Photography as Art – Is The Debate Over?

Photography as art - vs. mere documentation - has been debated since 1839 when the daguerreotype was unveiled as the first efficient method to create lasting still pictures.

(Yet art and documentation are two aspects of what is often called fine art photography - as intertwined as the mind and body.)

Photography as art - The Great Park by Mark Chamberlain

Fenced Nightlife from The Great Park by Mark Chamberlain.

"The camera's ability to mechanically record what it aimed at gave it instant value for reportage in a manner far more powerful than the painter's tools," says photographer Mark Chamberlain. "The popular perception was that the photograph does not lie, that it recorded reality. This gave the photograph unparalleled power."

The impact on the careers of illustrators and painters (from 1839 on) was dramatic. For many, years of training and steady work became irrelevant. Their livelihood was jeopardized by the camera - which they often viewed as a mechanical device or passing fancy, rather than as an artist's tool.

The public debate on whether it was photography as art or mere documentation began back then, often centering on the camera, rather than on the talents and intent of the photographer.

The real debate, according to Chamberlain, is "whether the hand or hammer shapes the art (similar to whether the computer writes these words). In the hands of an artist, the camera is only another tool; but a very powerful one that forced the rest of the art world to move over, and move on ... to their benefit in the long run."

Shared Experiences

Author/philosopher, Susan Sontag wrote in "On Photography" in 1977, "Today everything exists to end in a photograph...Photography's ultra mobile gaze flatters the viewer, creating a false sense of ubiquity, a deceptive mastery of experience."
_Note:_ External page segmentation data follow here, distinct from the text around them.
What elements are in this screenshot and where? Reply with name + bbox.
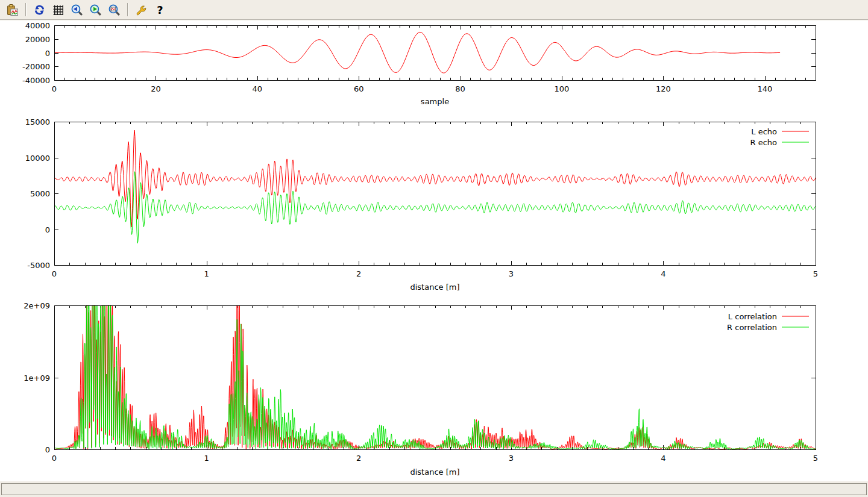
correlation-chart[interactable]: 01234501e+092e+09distance [m]L correlati… (0, 297, 868, 481)
svg-text:4: 4 (661, 454, 665, 463)
svg-text:3: 3 (509, 269, 514, 278)
echo-chart[interactable]: 012345-5000050001000015000distance [m]L … (0, 111, 868, 297)
series-l-correlation (54, 297, 816, 449)
replot-button[interactable] (31, 2, 48, 18)
series-r-correlation (54, 297, 816, 449)
svg-text:-5000: -5000 (27, 261, 50, 270)
svg-text:100: 100 (555, 84, 570, 93)
zoom-next-icon (89, 4, 102, 16)
legend: L correlationR correlation (727, 312, 809, 332)
svg-text:1: 1 (204, 269, 209, 278)
svg-text:0: 0 (52, 84, 57, 93)
status-bar (0, 481, 868, 497)
svg-text:2: 2 (356, 454, 361, 463)
svg-text:5000: 5000 (30, 189, 50, 198)
svg-text:0: 0 (45, 49, 50, 58)
zoom-prev-icon (71, 4, 83, 16)
svg-text:0: 0 (45, 225, 50, 234)
config-icon (135, 4, 148, 16)
svg-text:1e+09: 1e+09 (24, 374, 50, 383)
x-axis-label: sample (421, 97, 449, 106)
svg-text:20: 20 (151, 84, 161, 93)
axis-ticks (54, 305, 816, 450)
svg-text:3: 3 (509, 454, 514, 463)
status-text (1, 483, 867, 495)
svg-text:2: 2 (356, 269, 361, 278)
series-lines (54, 297, 816, 449)
svg-text:10000: 10000 (25, 154, 50, 163)
grid-icon (52, 4, 64, 16)
series-excitation-pulse (54, 32, 780, 73)
svg-text:1: 1 (204, 454, 209, 463)
help-icon: ? (154, 4, 166, 16)
svg-text:15000: 15000 (25, 117, 50, 127)
svg-text:140: 140 (757, 84, 772, 93)
svg-text:2e+09: 2e+09 (24, 301, 50, 310)
svg-text:40: 40 (253, 84, 263, 93)
configure-button[interactable] (133, 2, 149, 18)
toolbar-separator (25, 3, 27, 16)
x-axis-label: distance [m] (410, 467, 459, 477)
svg-text:5: 5 (813, 454, 818, 463)
svg-text:0: 0 (45, 445, 50, 454)
help-button[interactable]: ? (152, 2, 168, 18)
legend-label: R echo (750, 138, 777, 147)
series-lines (54, 130, 816, 243)
copy-to-clipboard-button[interactable] (4, 2, 20, 18)
copy-plot-icon (6, 4, 19, 16)
svg-text:40000: 40000 (25, 21, 50, 30)
previous-zoom-button[interactable] (69, 2, 85, 18)
axis-ticks (54, 25, 816, 81)
svg-text:60: 60 (354, 84, 364, 93)
zoom-fit-icon (108, 4, 121, 16)
toggle-grid-button[interactable] (50, 2, 66, 18)
svg-text:80: 80 (455, 84, 465, 93)
pulse-chart[interactable]: 020406080100120140-40000-200000200004000… (0, 20, 868, 112)
tick-labels: 020406080100120140-40000-200000200004000… (22, 21, 772, 93)
legend-label: R correlation (727, 323, 777, 332)
svg-text:?: ? (157, 4, 163, 16)
toolbar-separator (127, 3, 128, 16)
legend: L echoR echo (750, 127, 809, 147)
plot-border (55, 122, 816, 266)
svg-text:5: 5 (813, 269, 818, 278)
x-axis-label: distance [m] (410, 283, 459, 292)
plot-border (55, 306, 816, 450)
svg-text:120: 120 (656, 84, 671, 93)
autoscale-button[interactable] (106, 2, 122, 18)
legend-label: L correlation (728, 312, 777, 321)
svg-text:-40000: -40000 (22, 76, 50, 85)
svg-text:4: 4 (661, 269, 665, 278)
svg-text:0: 0 (52, 454, 57, 463)
axis-ticks (54, 122, 816, 266)
legend-label: L echo (751, 127, 777, 136)
series-lines (54, 32, 780, 73)
toolbar: ? (0, 0, 868, 20)
next-zoom-button[interactable] (87, 2, 104, 18)
svg-text:0: 0 (52, 269, 57, 278)
svg-text:-20000: -20000 (22, 62, 50, 71)
svg-text:20000: 20000 (25, 35, 50, 44)
replot-icon (33, 4, 46, 16)
plot-canvas: 020406080100120140-40000-200000200004000… (0, 20, 868, 481)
Photography as art - Last Sunrise at The Tell by Jerry Burchfield

Last Sunrise at The Tell
by Jerry Burchfield.

Whether called "photography as art" or documentation, the camera's pictures are increasingly part of our shared experiences. Our memory banks are filled with images that have a profound effect on us.

Think of the naked, little girl running from the Vietnamese village with napalm burning her skin. Think of the early 20th century pictures by Lewis Hine of young boys with coal dust all over their faces. These go way beyond the merely historical and documentary, touching the human psyche in poignant ways and helping to change the course of history. These empathetic works are fine art photography.

Photography's Renaissance

Impressionism and Abstraction

When photography exploded onto the scene, it forced painters out of their comfort zones. As a response, many painters began working in the more fanciful "impressionism" and later in "abstraction" - in part reacting to the camera's perceived ability to create more truthful looking images. As painting changed, so did art photography. One hundred ten years ago, photographers also created impressionistic images. Some scratched negatives and un-focused lenses to create prints with dissolving aspects, similar to paintings by Monet and Cezanne. Later, they manipulated images in the darkroom, creating works sometimes perceived as paintings - even as abstract paintings.

In 1973, Chamberlain and partner Jerry Burchfield opened BC Space Gallery in Laguna Beach, California. "Perhaps the longest-running fine art photography gallery in the country!" says Chamberlain. While critics and curators were still debating photography as art, Jerry and Mark set out to prove that the debate was over.

Photographic art was experiencing a Renaissance in the seventies, yet few galleries were ready to exhibit this medium. As one of a small number of venues showing these images, BC Space attracted nationwide attention - particularly from people wanting to hang their pictures there.

Early on, BC exhibited innovative works, often displaying images with socially conscious messages. From 1987, when Chamberlain assumed sole ownership, the gallery expanded its perspectives - exhibiting, along with still photography, painting, sculpture, installations, video, film, music, theatrical performances and dance.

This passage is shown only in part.